# Fuel door will not release, Altima 01 (HELP)



## Mr.B (Mar 27, 2005)

The fuel door on my Alitma will not open. I have managed a few times to get it open to refuel, but up until recently the problem has gotten worse. It appears the fuel release switch is not catching, and will not release the fuel door. The door will not pop open.

Can anyone tell me how much this kinda of work would cost to fix at the Nissan dealership?


----------



## Asleep (Jan 19, 2003)

wboo said:


> The fuel door on my Alitma will not open. I have managed a few times to get it open to refuel, but up until recently the problem has gotten worse. It appears the fuel release switch is not catching, and will not release the fuel door.
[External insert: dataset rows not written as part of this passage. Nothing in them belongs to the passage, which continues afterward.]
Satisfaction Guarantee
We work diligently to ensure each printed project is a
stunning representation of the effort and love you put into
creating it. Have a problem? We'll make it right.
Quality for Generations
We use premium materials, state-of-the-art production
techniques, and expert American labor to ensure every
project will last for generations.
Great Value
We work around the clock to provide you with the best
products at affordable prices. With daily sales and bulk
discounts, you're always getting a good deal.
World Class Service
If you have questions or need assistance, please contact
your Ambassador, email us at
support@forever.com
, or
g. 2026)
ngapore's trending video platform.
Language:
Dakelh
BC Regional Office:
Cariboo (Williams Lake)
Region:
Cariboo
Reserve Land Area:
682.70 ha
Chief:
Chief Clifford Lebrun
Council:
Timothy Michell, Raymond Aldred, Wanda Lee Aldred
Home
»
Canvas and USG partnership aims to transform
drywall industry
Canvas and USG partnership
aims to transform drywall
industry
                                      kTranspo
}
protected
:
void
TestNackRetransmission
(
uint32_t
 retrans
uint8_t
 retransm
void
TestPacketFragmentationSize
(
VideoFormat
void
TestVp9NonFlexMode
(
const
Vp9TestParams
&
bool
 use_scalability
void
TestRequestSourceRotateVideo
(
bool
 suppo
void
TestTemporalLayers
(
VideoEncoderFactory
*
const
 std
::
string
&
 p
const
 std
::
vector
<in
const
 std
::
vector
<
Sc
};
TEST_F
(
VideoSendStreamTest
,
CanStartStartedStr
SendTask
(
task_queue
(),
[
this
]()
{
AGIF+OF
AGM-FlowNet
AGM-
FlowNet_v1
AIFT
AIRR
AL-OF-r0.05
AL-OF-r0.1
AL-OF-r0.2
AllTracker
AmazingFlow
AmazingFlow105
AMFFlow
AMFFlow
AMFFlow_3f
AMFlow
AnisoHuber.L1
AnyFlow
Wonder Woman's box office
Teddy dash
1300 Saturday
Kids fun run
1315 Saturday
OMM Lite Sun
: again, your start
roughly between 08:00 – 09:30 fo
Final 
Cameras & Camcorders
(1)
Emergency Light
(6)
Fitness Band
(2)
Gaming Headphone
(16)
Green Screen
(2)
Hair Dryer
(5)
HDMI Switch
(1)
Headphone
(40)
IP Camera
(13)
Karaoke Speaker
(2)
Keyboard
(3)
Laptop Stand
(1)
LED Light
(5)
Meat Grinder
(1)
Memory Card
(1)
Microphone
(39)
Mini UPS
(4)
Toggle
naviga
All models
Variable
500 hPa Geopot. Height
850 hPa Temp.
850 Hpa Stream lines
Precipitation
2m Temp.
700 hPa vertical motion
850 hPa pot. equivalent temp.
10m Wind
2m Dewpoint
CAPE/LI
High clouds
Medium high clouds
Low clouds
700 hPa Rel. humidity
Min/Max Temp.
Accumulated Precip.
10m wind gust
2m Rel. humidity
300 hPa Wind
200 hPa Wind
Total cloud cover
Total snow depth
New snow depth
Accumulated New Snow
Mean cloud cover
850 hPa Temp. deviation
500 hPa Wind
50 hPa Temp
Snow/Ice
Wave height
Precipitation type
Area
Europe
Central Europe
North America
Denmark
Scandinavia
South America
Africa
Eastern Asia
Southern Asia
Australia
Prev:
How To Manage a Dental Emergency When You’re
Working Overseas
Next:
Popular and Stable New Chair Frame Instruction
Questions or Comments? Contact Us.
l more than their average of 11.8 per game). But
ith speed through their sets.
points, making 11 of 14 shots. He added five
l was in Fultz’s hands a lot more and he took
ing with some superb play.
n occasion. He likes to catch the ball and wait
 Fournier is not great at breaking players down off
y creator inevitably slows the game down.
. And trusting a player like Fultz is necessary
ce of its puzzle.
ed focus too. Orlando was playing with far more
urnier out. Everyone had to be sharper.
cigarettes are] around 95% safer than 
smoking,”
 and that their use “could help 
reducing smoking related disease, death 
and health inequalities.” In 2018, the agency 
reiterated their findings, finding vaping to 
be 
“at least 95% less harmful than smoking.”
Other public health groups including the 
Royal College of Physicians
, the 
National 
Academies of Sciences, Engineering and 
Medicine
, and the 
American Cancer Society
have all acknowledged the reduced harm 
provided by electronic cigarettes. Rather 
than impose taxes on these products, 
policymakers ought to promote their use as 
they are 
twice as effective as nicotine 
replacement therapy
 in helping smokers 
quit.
The door will not pop open.
> 
> Can anyone tell me how much this kinda of work would cost to fix at the Nissan dealership?


isnt the fuel door on the newer altimas electrically opened? check the wiring going to the door and the switch before you take it to an expensive dealer.


----------



## SPEEDO (Jun 9, 2003)

"01" is still a cable....


----------



## Asleep (Jan 19, 2003)

SPEEDO said:


> "01" is still a cable....


hmmm, its the trunk then that is electrically operated right?


----------



## Mr.B (Mar 27, 2005)

AsleepAltima said:


> hmmm, its the trunk then that is electrically operated right?


]

Sorry my altima is an 02 and the fuel door is open by cabl, not powered.


----------



## Asleep (Jan 19, 2003)

wboo said:


> ]
> 
> Sorry my altima is an 02 and the fuel door is open by cabl, not powered.
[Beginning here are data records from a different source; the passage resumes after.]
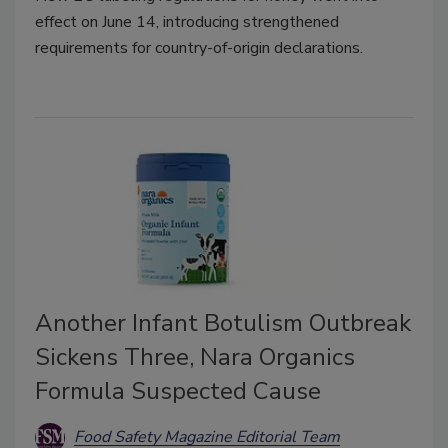
effect on June 14, introducing strengthened
requirements for country-of-origin declarations.
Another Infant Botulism Outbreak
Sickens Three, Nara Organics
Formula Suspected Cause
Food Safety Magazine Editorial Team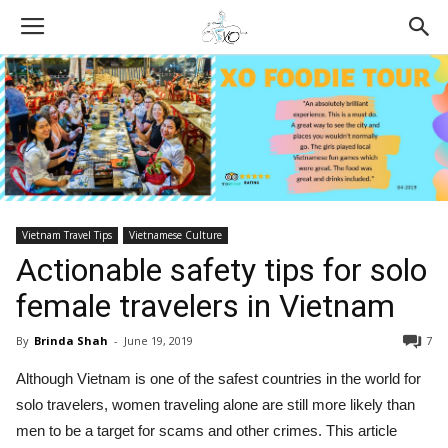
Vietnam Travel Tips
Vietnamese Culture
Actionable safety tips for solo
female travelers in Vietnam
By
Brinda Shah
-
June 19, 2019
7
Although Vietnam is one of the safest countries in the world for
solo travelers, women traveling alone are still more likely than
men to be a target for scams and other crimes. This article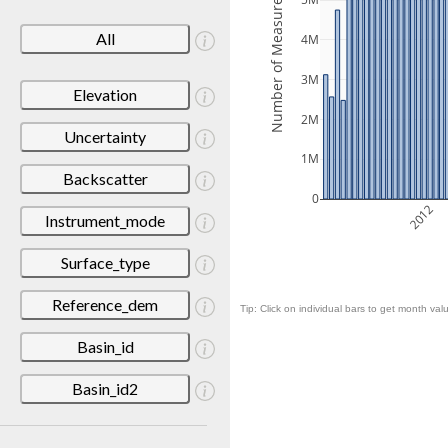
Number of Measurements
5M
All
4M
3M
Elevation
2M
Uncertainty
1M
Backscatter
0
2012
Instrument_mode
Surface_type
Reference_dem
Tip: Click on individual bars to get month valu
Basin_id
Basin_id2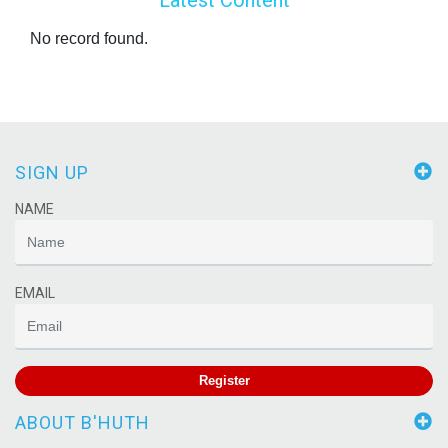
No record found.
SIGN UP
NAME
EMAIL
Register
ABOUT B'HUTH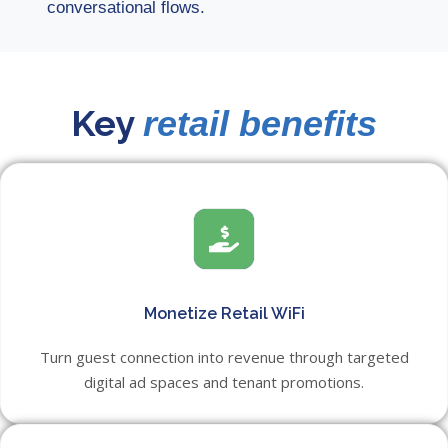
conversational flows.
Key
retail benefits
Monetize Retail WiFi
Turn guest connection into revenue through targeted
digital ad spaces and tenant promotions.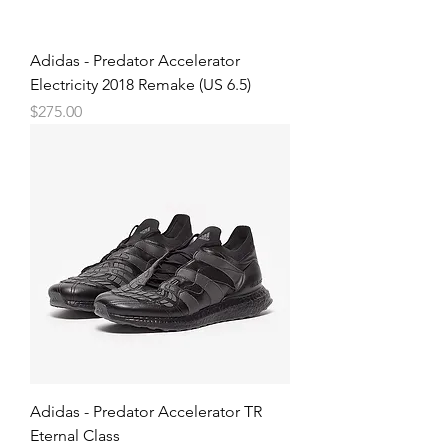
Adidas - Predator Accelerator
Electricity 2018 Remake (US 6.5)
Price
$275.00
Adidas - Predator Accelerator TR
Eternal Class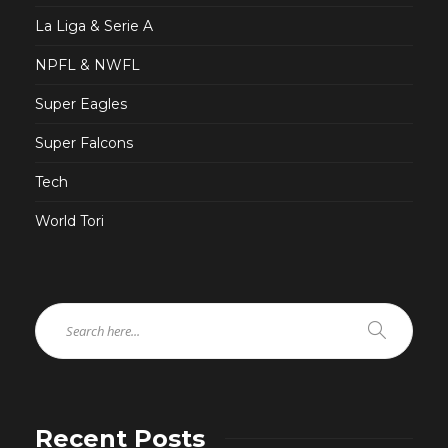
La Liga & Serie A
NPFL & NWFL
Super Eagles
Super Falcons
Tech
World Tori
Recent Posts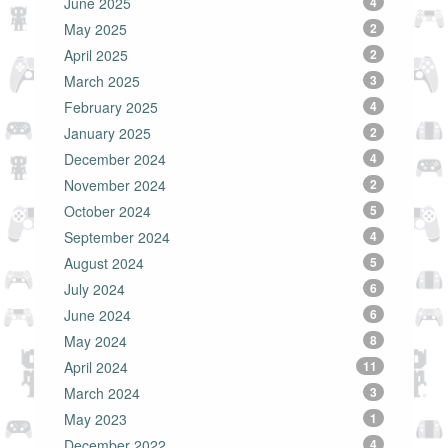
June 2025
4
May 2025
2
April 2025
2
March 2025
3
February 2025
4
January 2025
2
December 2024
4
November 2024
2
October 2024
5
September 2024
4
August 2024
5
July 2024
6
June 2024
6
May 2024
8
April 2024
11
March 2024
3
May 2023
1
December 2022
4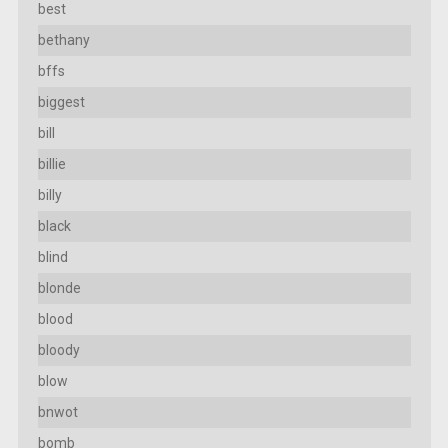
best
bethany
bffs
biggest
bill
billie
billy
black
blind
blonde
blood
bloody
blow
bnwot
bomb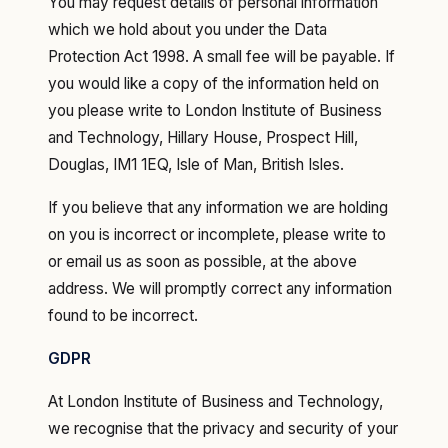
You may request details of personal information
which we hold about you under the Data
Protection Act 1998. A small fee will be payable. If
you would like a copy of the information held on
you please write to London Institute of Business
and Technology, Hillary House, Prospect Hill,
Douglas, IM1 1EQ, Isle of Man, British Isles.
If you believe that any information we are holding
on you is incorrect or incomplete, please write to
or email us as soon as possible, at the above
address. We will promptly correct any information
found to be incorrect.
GDPR
‍At London Institute of Business and Technology,
we recognise that the privacy and security of your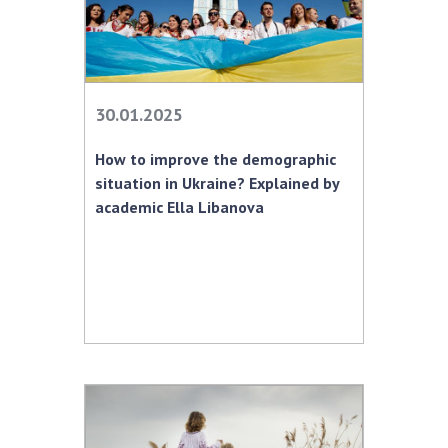
30.01.2025
How to improve the demographic
situation in Ukraine? Explained by
academic Ella Libanova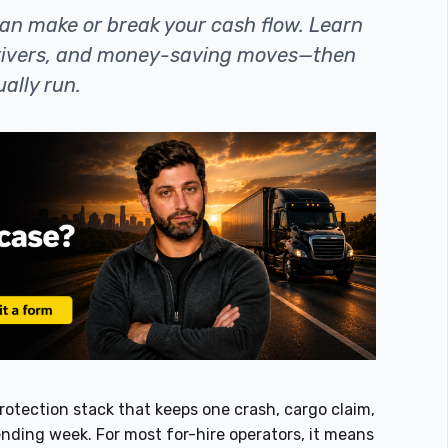
an make or break your cash flow. Learn
drivers, and money-saving moves—then
ally run.
protection stack that keeps one crash, cargo claim,
ending week. For most for-hire operators, it means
already been established... now then you need to inspect the cable that releases the fuel door. either thru the trunk or wherever it may run.


----------



## tcratboy321 (Apr 11, 2005)

same problem i had just replaced at nissan dealer for $125..pricey but how else u gonna get gas in the car?


----------



## Mr.B (Mar 27, 2005)

tcratboy321 said:


> same problem i had just replaced at nissan dealer for $125..pricey but how else u gonna get gas in the car?


I will need to bring the car to the dealership, the switch runs along the floor near the car door., the dealer in my area told me it would cost around 30 dollars. I will see when I get to the dealer, sounds to good to be true.


----------



## tcratboy321 (Apr 11, 2005)

it is, the part is only 30 dollars but it is a biatch to install so i just had them do it...othewise you would have to pull up part of your carpet and everything


----------



## Mr.B (Mar 27, 2005)

I was told that th fuel door will have to be fixed by the body shop. and it will cost around 125 to fix.


----------



## tcratboy321 (Apr 11, 2005)

^^ yup..same price for me


----------



## SerDaRat93 (Apr 25, 2005)

*Time is money*

you know time is money for some but not others... the reason it's about a buck an a quarter is because of the labor.. the newer altima's the panels that you have to remove are simple pop on and pop off. the back seat two bolts that are standard size... buy the cable for thirty take two hours and install it just be sure to follow the path of the one your replacing.. don't give in to the bug guy, do it yourself...

also before you go that far, check in the trunk buy your gas door, check to see most have a sort of tensioner, you just unscrew and shorten and screw it back... or twis a few times and the cable tightens up... simple fixes that are FREE... give it a shot.


----------



## Mr.B (Mar 27, 2005)

SerDaRat93 said:


> you know time is money for some but not others... the reason it's about a buck an a quarter is because of the labor.. the newer altima's the panels that you have to remove are simple pop on and pop off. the back seat two bolts that are standard size... buy the cable for thirty take two hours and install it just be sure to follow the path of the one your replacing.. don't give in to the bug guy, do it yourself...
> 
> also before you go that far, check in the trunk buy your gas door, check to see most have a sort of tensioner, you just unscrew and shorten and screw it back... or twis a few times and the cable tightens up... simple fixes that are FREE... give it a shot.


The damage was done to the fuel door, the cable was not dislodged. I found the fuel door can be opened by pulling and pushing the fuel door simultaneously. I examed the fuel door closely, it appears someone tried to open the fuel in the process bending a peice of the door, which now it will not open properly.


----------



## SerDaRat93 (Apr 25, 2005)

wboo said:


> I examed the fuel door closely, it appears someone tried to open the fuel in the process bending a peice of the door, which now it will not open properly.


so then someone was trying to steal your gas or something and pried open your fuel door!! or was this an exsisting problem from previous owners that just got worse over time?


----------